We had spent some days emailing each other and, in the end, actually sat down to talk. At the end of that, though I had got no real assurances except V’s word, I agreed to do it.
So, this morning it was (almost) done. There is a chance it won’t work out but at least I have tried. The only thing that may stop it is the fact that I do not have a Carta d’Identita. And, I don’t want one.
Last night I learnt that V’s weekend away was, so he says, a type of retreat. However, he was strangely quiet even though we were out to dinner at a friend’s house. Overall, there was an air of sadness. But he’s a good actor and I’m not entirely convinced.
When we were on our own, at the table, for a moment, he told me that he loved me.
I have two possible reactions to this: a) to take him in my arms and say that everything will be alright or b) to be a little snipey after all that he has put me through in the last four months.

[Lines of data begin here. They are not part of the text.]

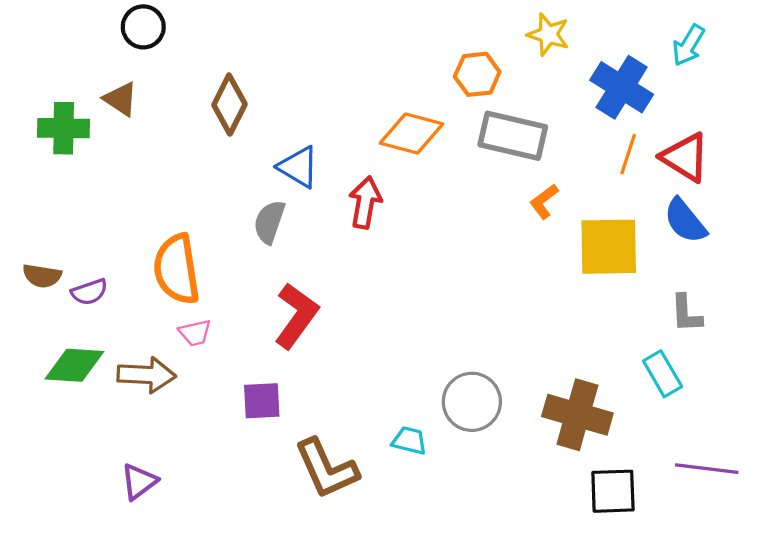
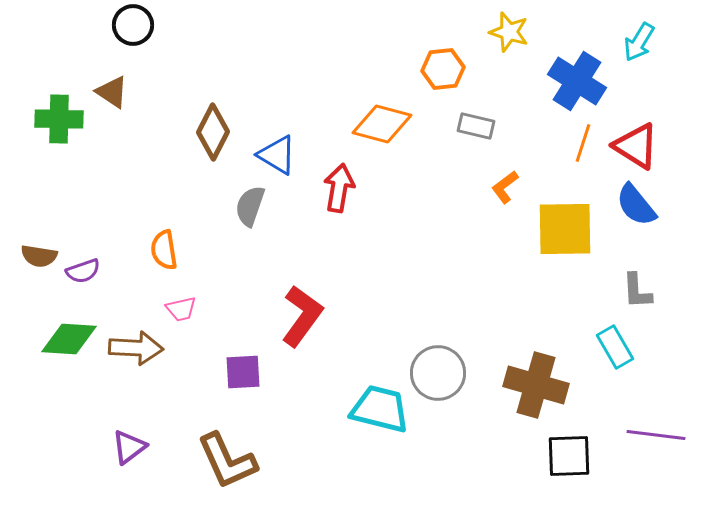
brown diamond: (229, 104) -> (213, 132), moved
gray rectangle: (513, 136) -> (476, 126), size x0.6
orange semicircle: (177, 269) -> (164, 250), size x0.6
red L-shape: (296, 316) -> (302, 316), moved
cyan trapezoid: (409, 441) -> (380, 409), size x1.8
brown L-shape: (326, 469) -> (227, 461), moved

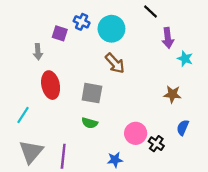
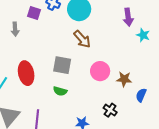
red ellipse: (51, 85) -> (26, 73), moved
brown star: (172, 94) -> (124, 79), moved
pink circle: (136, 133) -> (100, 71), moved
black cross: (156, 144) -> (110, 110), moved

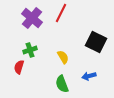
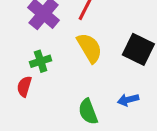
yellow semicircle: (63, 57) -> (89, 48), moved, size x1.5

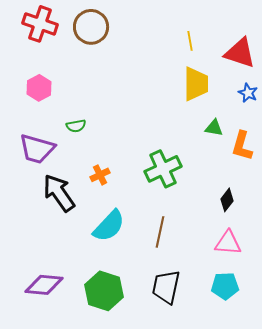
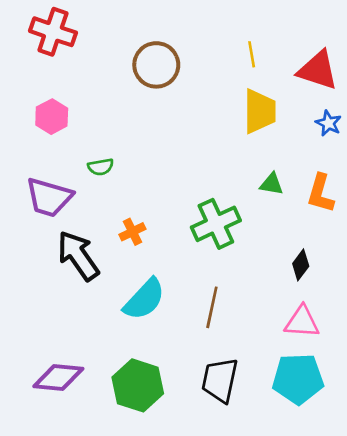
brown circle: (91, 27) -> (156, 65), moved
green triangle: (214, 128) -> (272, 184), moved
cyan pentagon: (225, 286) -> (298, 379), size x1.4

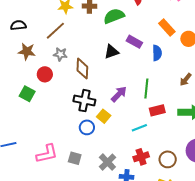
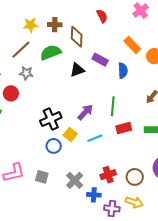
green semicircle: (114, 16) -> (51, 52), moved
brown diamond: (82, 69) -> (77, 37), moved
black cross: (84, 101) -> (51, 119), turned -35
cyan line: (139, 128) -> (95, 138), moved

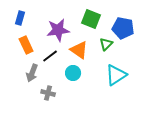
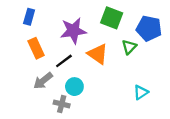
gray arrow: (32, 73) -> (43, 81), turned 30
cyan circle: (73, 73) -> (74, 87), moved
cyan triangle: (116, 75) -> (141, 92), moved, size x0.6

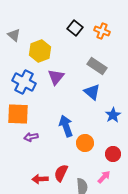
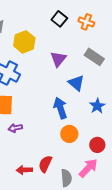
gray rectangle: (97, 66) -> (94, 57), moved
purple triangle: (56, 77) -> (58, 59), moved
blue arrow: (66, 126) -> (60, 108), moved
pink arrow: (104, 177) -> (88, 168), size x1.5

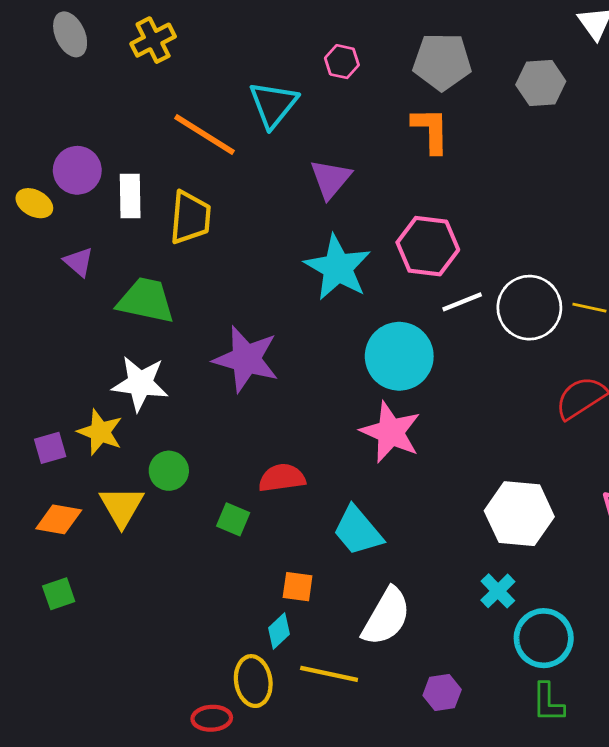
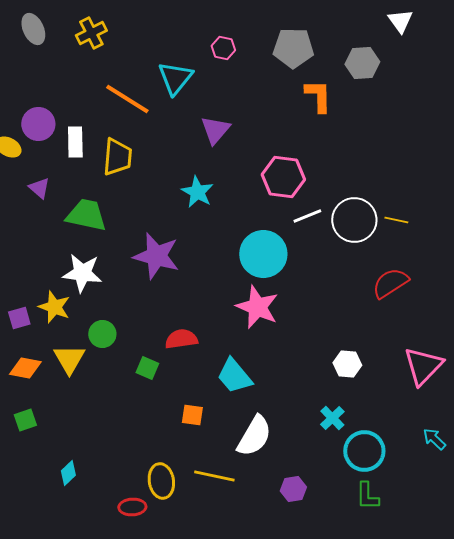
orange L-shape: (431, 130) -> (318, 96), moved
cyan star: (338, 268) -> (197, 192), moved, size x0.7
white hexagon: (519, 514) -> (347, 364), size x0.6
cyan diamond: (279, 631) -> (68, 473), moved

Of course, there would also be the ‘be nice but be firm and stick to your resolve’ reaction, which would have been the correct one and for which one would earn £200 after passing GO!
I chose reaction b). Well, to be honest, I didn’t choose it, it just came out of my mouth and, even as I was saying it I SO wanted to go for reaction a).
The problem is that I then beat myself up about it and think that I am driving the wedge even deeper. Or not? I don’t know. The problem is that, to realise after all this time that, really, he should have not done the things that he did, is not, exactly, late but, well, you can’t expect things to just snap back into place because of the words ‘I love you’, can you?
It certainly is a long and winding road.